Cal/OSHA’s description of Sumner’s death, which occurred just after dark had fallen on a Friday evening, is brief and graphic.

Sumner had just finished dumping his last load and was reconnecting the truck to its trailer. As part of the procedure, the vehicle was in reverse gear when Sumner hit the remote starter at the back of the vehicle. The Cal/OSHA report noted the remote starter had been “hotwired directly to the (truck’s) battery, bypassing all safety devices that would have prevented the truck from starting.”

“The system itself was made defective by tampering,” said Cal/OSHA spokesman Frank Polizzi. “The modification of the wiring … was probably the cause of the fatal accident.”

Cal/OSHA was unable to determine who exactly manipulated the wiring, according to Polizzi.

The report said that with the safety systems disabled, the truck continued to back up even as it knocked Sumner down, with its left rear wheels running over his left arm and vehicle, pinning him.

The truck’s spinning tires sent smoke into the air for about 20 minutes before workers “some distance away” noticed, the report says.

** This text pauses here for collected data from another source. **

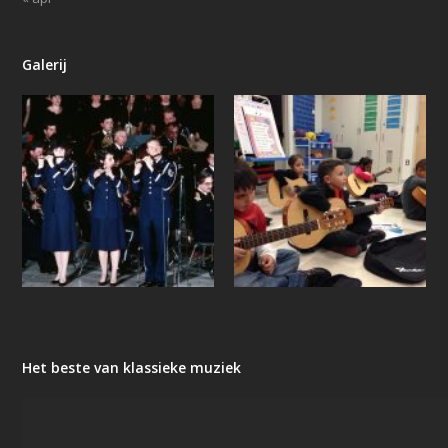
Galerij
Het beste van klassieke muziek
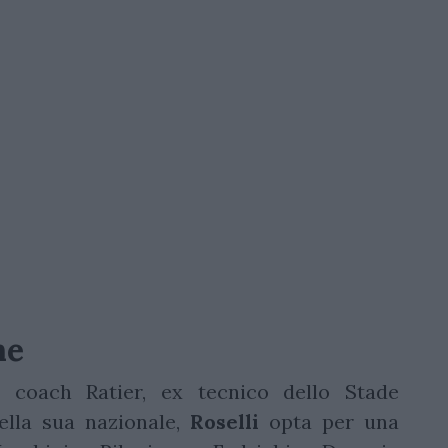
one
i coach Ratier, ex tecnico dello Stade
della sua nazionale,
Roselli
opta per una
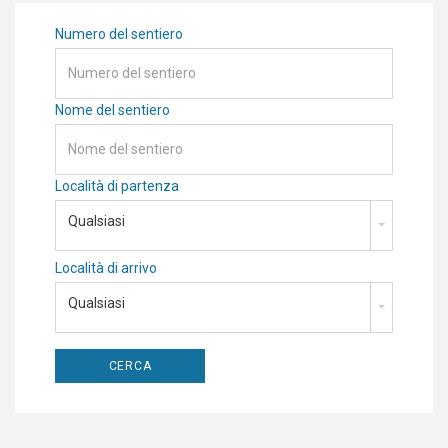
Numero del sentiero
Nome del sentiero
Località di partenza
Qualsiasi
Località di arrivo
Qualsiasi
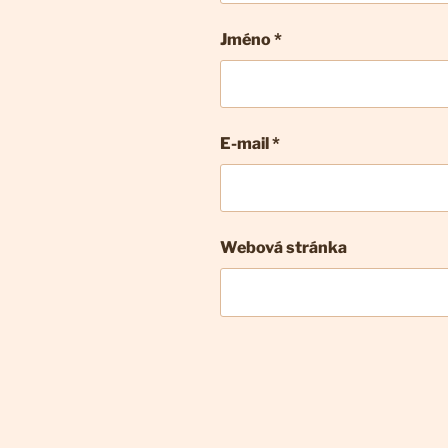
Jméno *
E-mail
*
Webová stránka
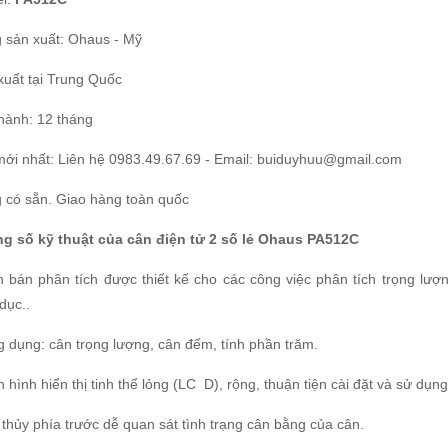
 sản xuất: Ohaus - Mỹ
xuất tại Trung Quốc
hành: 12 tháng
mới nhất: Liên hệ 0983.49.67.69 - Email: buiduyhuu@gmail.com
 có sẵn. Giao hàng toàn quốc
g số kỹ thuật của cân điện tử 2 số lẻ Ohaus PA512C
n bán phân tích được thiết kế cho các công việc phân tích trọng lư
dục..
g dụng: cân trọng lượng, cân đếm, tính phần trăm.
 hình hiển thị tinh thể lỏng (LC D), rộng, thuận tiện cài đặt và sử dụng
 thủy phía trước dễ quan sát tình trạng cân bằng của cân.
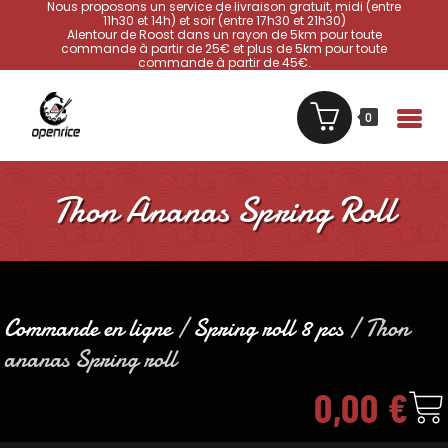
Nous proposons un service de livraison gratuit, midi (entre
11h30 et 14h) et soir (entre 17h30 et 21h30)
Alentour de Roost dans un rayon de 5km pour toute
commande à partir de 25€ et plus de 5km pour toute
commande à partir de 45€.
0
Thon Ananas Spring Roll
Commande en ligne
/
Spring roll 8 pcs
/ Thon
ananas Spring roll
0,00
€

The workers had no idea someone was hurt — they thought there was a fire and called firefighters.

It was only after the truck was shut down and the smoke cleared that first responders realized Sumner was trapped beneath the truck. The Sonoma County coroner said he died from asphyxiation and that “multiple blunt force trauma and thermal injuries” were contributing factors.

Craig Peters, a lawyer specializing in personal injury and wrongful death cases involving heavy equipment, said Sumner’s death was avoidable.

“The employer or somebody thought that they could do this more efficiently if they just disabled the pesky safety device,” said Peters, who reviewed Cal/OSHA’s summary report.

The practice of modifying truck wiring for devices like kill switches is not rare, according to Peters.

“It definitely predominates in the industries in which marginalized and disenfranchised labor tends to be  the labor pool,” he said.

A representative for Hill Construction did not respond to a request for comment.

It’s unclear which of the cleanup project’s main contractors the firm was working for.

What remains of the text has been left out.